• _Problem to work on_:
Range to copy from the entries below: the line containing "అదిలాబాద్ సాక్షర; తెలుగు" through the line containing "מארזי מתנה – עם צמחים, פרחים, מתוקים ונרות", inclusive. Retype only those lines, exactly, without any images.

• _Record excerpts_:
Start of Block

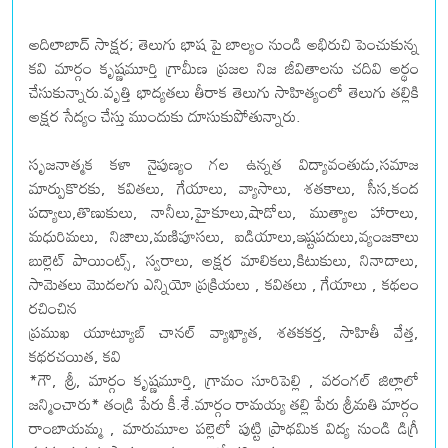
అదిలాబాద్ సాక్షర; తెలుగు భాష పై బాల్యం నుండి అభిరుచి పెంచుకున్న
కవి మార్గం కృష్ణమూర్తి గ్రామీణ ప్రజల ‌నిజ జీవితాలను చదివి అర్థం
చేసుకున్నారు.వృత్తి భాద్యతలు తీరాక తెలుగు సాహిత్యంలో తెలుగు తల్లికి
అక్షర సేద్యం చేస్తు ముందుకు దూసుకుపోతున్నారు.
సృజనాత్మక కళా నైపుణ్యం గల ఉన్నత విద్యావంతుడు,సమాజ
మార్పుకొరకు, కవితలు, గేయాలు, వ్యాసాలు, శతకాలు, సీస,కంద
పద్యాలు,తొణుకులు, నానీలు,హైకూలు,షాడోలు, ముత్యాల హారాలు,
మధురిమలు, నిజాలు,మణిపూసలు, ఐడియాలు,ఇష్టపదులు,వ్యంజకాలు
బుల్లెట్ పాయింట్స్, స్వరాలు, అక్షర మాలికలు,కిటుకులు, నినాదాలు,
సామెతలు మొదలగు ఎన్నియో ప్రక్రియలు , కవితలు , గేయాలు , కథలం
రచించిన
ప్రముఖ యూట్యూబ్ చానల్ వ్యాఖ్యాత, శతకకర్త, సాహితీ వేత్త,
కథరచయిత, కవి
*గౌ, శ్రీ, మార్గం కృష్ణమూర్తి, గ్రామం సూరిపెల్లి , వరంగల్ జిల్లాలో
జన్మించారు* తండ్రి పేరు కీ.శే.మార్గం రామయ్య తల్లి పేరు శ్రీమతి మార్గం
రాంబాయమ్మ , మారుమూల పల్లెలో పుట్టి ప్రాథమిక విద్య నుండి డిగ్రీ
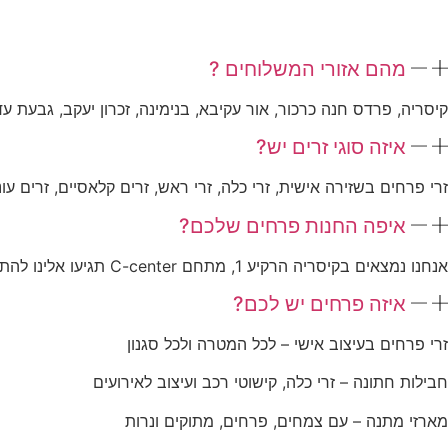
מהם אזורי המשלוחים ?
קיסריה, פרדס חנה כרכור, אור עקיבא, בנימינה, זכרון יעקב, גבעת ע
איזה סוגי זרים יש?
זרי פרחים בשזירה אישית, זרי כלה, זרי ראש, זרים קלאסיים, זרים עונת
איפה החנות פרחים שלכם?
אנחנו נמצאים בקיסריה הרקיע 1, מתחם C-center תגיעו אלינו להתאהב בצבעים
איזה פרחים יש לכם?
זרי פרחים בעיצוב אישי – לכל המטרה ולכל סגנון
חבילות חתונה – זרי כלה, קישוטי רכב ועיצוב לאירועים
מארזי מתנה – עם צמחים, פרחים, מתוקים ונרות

End of Block
Start of Block

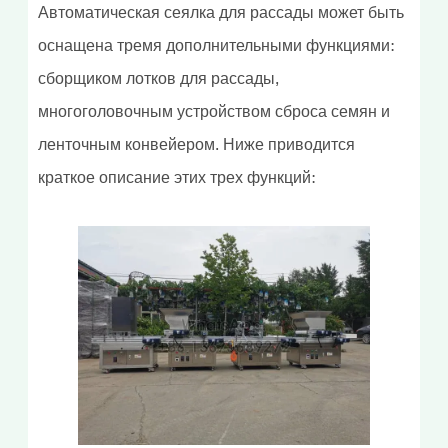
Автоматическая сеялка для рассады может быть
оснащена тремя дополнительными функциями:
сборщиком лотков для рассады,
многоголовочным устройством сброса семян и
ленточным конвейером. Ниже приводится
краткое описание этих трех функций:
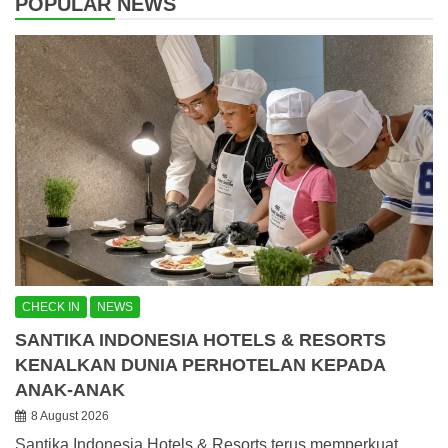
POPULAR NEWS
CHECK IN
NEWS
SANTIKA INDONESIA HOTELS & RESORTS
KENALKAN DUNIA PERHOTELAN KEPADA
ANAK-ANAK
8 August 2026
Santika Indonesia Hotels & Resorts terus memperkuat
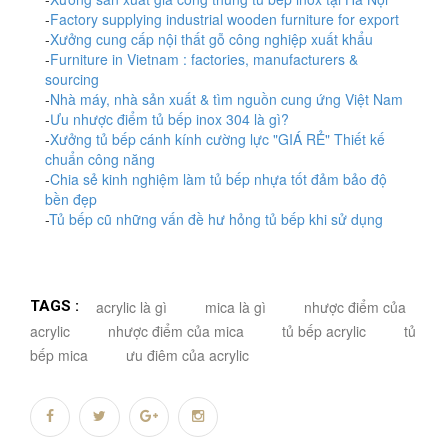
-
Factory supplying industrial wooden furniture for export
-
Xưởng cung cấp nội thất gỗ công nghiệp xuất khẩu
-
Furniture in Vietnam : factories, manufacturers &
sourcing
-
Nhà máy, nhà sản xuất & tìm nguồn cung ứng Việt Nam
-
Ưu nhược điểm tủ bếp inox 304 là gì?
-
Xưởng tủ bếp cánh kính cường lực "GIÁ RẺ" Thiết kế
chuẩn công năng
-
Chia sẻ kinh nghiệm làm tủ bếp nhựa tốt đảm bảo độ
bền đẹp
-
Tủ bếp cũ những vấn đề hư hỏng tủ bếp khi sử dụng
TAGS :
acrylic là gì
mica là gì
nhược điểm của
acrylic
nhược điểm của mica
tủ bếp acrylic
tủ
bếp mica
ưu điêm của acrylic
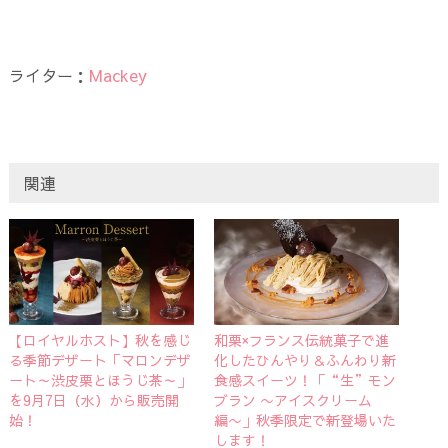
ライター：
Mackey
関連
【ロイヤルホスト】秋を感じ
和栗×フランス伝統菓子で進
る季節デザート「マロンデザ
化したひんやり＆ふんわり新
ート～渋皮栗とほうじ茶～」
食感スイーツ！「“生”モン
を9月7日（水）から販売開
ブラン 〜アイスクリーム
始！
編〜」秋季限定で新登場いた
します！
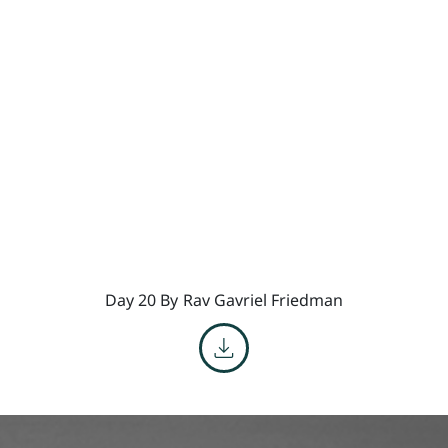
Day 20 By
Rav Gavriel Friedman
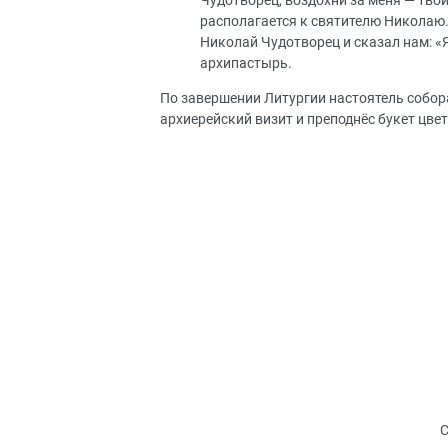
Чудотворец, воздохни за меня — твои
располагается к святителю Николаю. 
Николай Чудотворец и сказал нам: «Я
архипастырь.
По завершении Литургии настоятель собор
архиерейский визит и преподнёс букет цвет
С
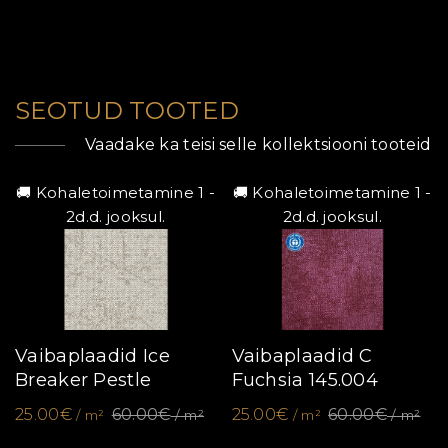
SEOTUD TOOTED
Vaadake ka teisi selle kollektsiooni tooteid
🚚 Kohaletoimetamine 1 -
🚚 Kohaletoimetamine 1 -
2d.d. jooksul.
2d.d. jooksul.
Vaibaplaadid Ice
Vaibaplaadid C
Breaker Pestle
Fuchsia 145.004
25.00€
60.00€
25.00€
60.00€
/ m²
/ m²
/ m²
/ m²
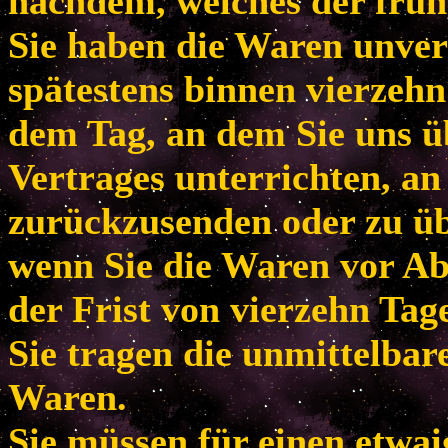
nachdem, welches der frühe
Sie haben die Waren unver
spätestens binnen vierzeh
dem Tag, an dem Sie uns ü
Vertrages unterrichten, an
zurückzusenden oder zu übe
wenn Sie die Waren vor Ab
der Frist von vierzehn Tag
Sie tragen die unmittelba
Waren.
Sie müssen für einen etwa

End of Block

• _Reply to the exercise_:
అదిలాబాద్ సాక్షర; తెలుగు భాష పై బాల్యం నుండి అభిరుచి పెంచుకున్న
కవి మార్గం కృష్ణమూర్తి గ్రామీణ ప్రజల ‌నిజ జీవితాలను చదివి అర్థం
చేసుకున్నారు.వృత్తి భాద్యతలు తీరాక తెలుగు సాహిత్యంలో తెలుగు తల్లికి
అక్షర సేద్యం చేస్తు ముందుకు దూసుకుపోతున్నారు.
సృజనాత్మక కళా నైపుణ్యం గల ఉన్నత విద్యావంతుడు,సమాజ
మార్పుకొరకు, కవితలు, గేయాలు, వ్యాసాలు, శతకాలు, సీస,కంద
పద్యాలు,తొణుకులు, నానీలు,హైకూలు,షాడోలు, ముత్యాల హారాలు,
మధురిమలు, నిజాలు,మణిపూసలు, ఐడియాలు,ఇష్టపదులు,వ్యంజకాలు
బుల్లెట్ పాయింట్స్, స్వరాలు, అక్షర మాలికలు,కిటుకులు, నినాదాలు,
సామెతలు మొదలగు ఎన్నియో ప్రక్రియలు , కవితలు , గేయాలు , కథలం
రచించిన
ప్రముఖ యూట్యూబ్ చానల్ వ్యాఖ్యాత, శతకకర్త, సాహితీ వేత్త,
కథరచయిత, కవి
*గౌ, శ్రీ, మార్గం కృష్ణమూర్తి, గ్రామం సూరిపెల్లి , వరంగల్ జిల్లాలో
జన్మించారు* తండ్రి పేరు కీ.శే.మార్గం రామయ్య తల్లి పేరు శ్రీమతి మార్గం
రాంబాయమ్మ , మారుమూల పల్లెలో పుట్టి ప్రాథమిక విద్య నుండి డిగ్రీ
מהם אזורי המשלוחים ?
קיסריה, פרדס חנה כרכור, אור עקיבא, בנימינה, זכרון יעקב, גבעת ע
איזה סוגי זרים יש?
זרי פרחים בשזירה אישית, זרי כלה, זרי ראש, זרים קלאסיים, זרים עונת
איפה החנות פרחים שלכם?
אנחנו נמצאים בקיסריה הרקיע 1, מתחם C-center תגיעו אלינו להתאהב בצבעים
איזה פרחים יש לכם?
זרי פרחים בעיצוב אישי – לכל המטרה ולכל סגנון
חבילות חתונה – זרי כלה, קישוטי רכב ועיצוב לאירועים
מארזי מתנה – עם צמחים, פרחים, מתוקים ונרות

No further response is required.